Baptista Júnior discute reuniões entre líderes militares e destaca a falta de consenso como fator crucial para o fracasso do plano golpista

Gabriela Thier Publicado em 21/05/2025, às 16h01
O ex-comandante da Força Aérea Brasileira (FAB), Carlos de Almeida Baptista Júnior, fez revelações significativas durante seu depoimento na quarta-feira (21) sobre a tentativa de golpe que teria ocorrido no Brasil durante o governo do ex-presidente Jair Bolsonaro. Baptista Júnior afirmou que o ex-comandante do Exército, general Marco Antônio Freire Gomes, advertiu Bolsonaro de que poderia enfrentá-lo com medidas legais caso ele tentasse se manter no poder após a derrota nas eleições de 2022.
O testemunho foi prestado em meio a uma ação penal que investiga os acontecimentos relacionados ao plano de golpe, conforme denunciado pela Procuradoria-Geral da República (PGR). Durante a audiência, o procurador-geral, Paulo Gonet, questionou Baptista Júnior sobre as declarações feitas por Freire Gomes, que negou ter falado em prisão, mas confirmou que alertou o então presidente sobre possíveis consequências legais.
Baptista Júnior esclareceu que acompanhou a repercussão das palavras de Freire Gomes e reiterou sua versão dos fatos. "Confirmo, sim senhor. Acompanhei anteontem a repercussão [do depoimento de Freire Gomes]. Estava chegando de viagem. Freire Gomes é uma pessoa polida e educada, não falou com agressividade, mas é isso que ele disse. Com tranquilidade, ele colocou exatamente isso: 'Se fizer isso, vou ter que te prender'", afirmou o ex-comandante da FAB.
Embora Freire Gomes tenha afirmado que não usou a palavra 'prisão', Baptista Júnior não vê contradições entre os dois depoimentos. Para ele, ambos corroboram a ideia de que houve um aviso claro ao presidente sobre as possíveis implicações jurídicas de suas ações.

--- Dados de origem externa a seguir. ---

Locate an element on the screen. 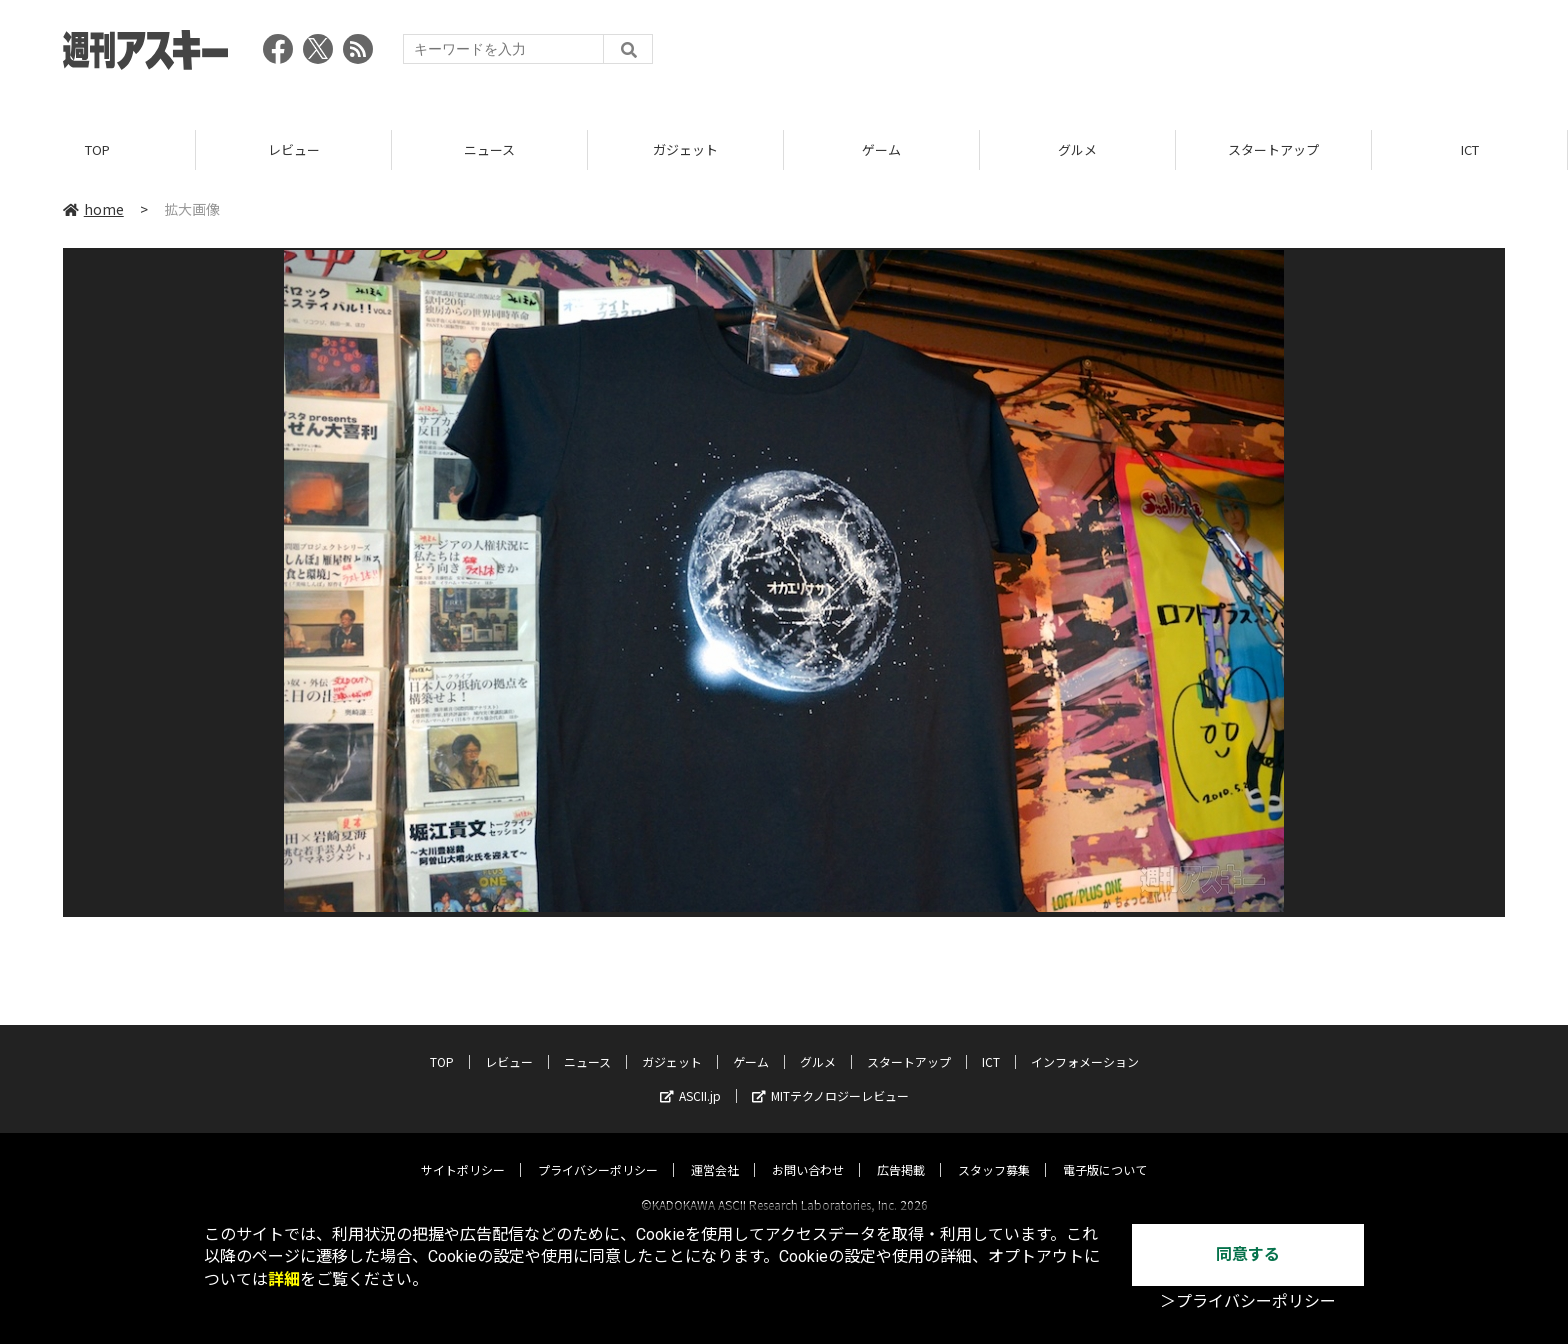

A discussão entre os altos comandos das Forças Armadas ocorreu durante uma reunião em novembro de 2022 no Palácio da Alvorada, onde estavam presentes os principais líderes militares e Bolsonaro. Baptista Júnior também destacou uma reunião anterior com o então ministro da Defesa, general Paulo Sérgio Nogueira, em que foi apresentada uma minuta sugerindo que Luiz Inácio Lula da Silva não assumisse a presidência em 1º de janeiro de 2023.
Ele recorda que ao questionar Nogueira sobre o conteúdo do documento, recebeu silêncio como resposta, o que o levou a se recusar a participar daquela discussão. "Falei 'não admito sequer receber este documento nem ficarei aqui'", contou Baptista Júnior.
No decorrer do depoimento, ele ainda relatou que ouviu discussões sobre possíveis prisões de autoridades e mencionou especificamente o nome do ministro Alexandre de Moraes como um dos alvos das discussões golpistas. Quando perguntado pelo ministro Luiz Fux sobre os motivos pelos quais o plano não teve êxito, Baptista Júnior apontou para a falta de um consenso entre as Forças Armadas como um fator crucial para a frustração das tentativas.
Por fim, Baptista Júnior fez uma retificação em relação à sua declaração anterior sobre a participação do ex-ministro da Justiça Anderson Torres nas reuniões. Ele expressou incerteza quanto à presença de Torres e pediu para corrigir essa informação: "Eu falei de boa-fé, mas não tenho certeza da participação de Anderson Torres em alguma reunião".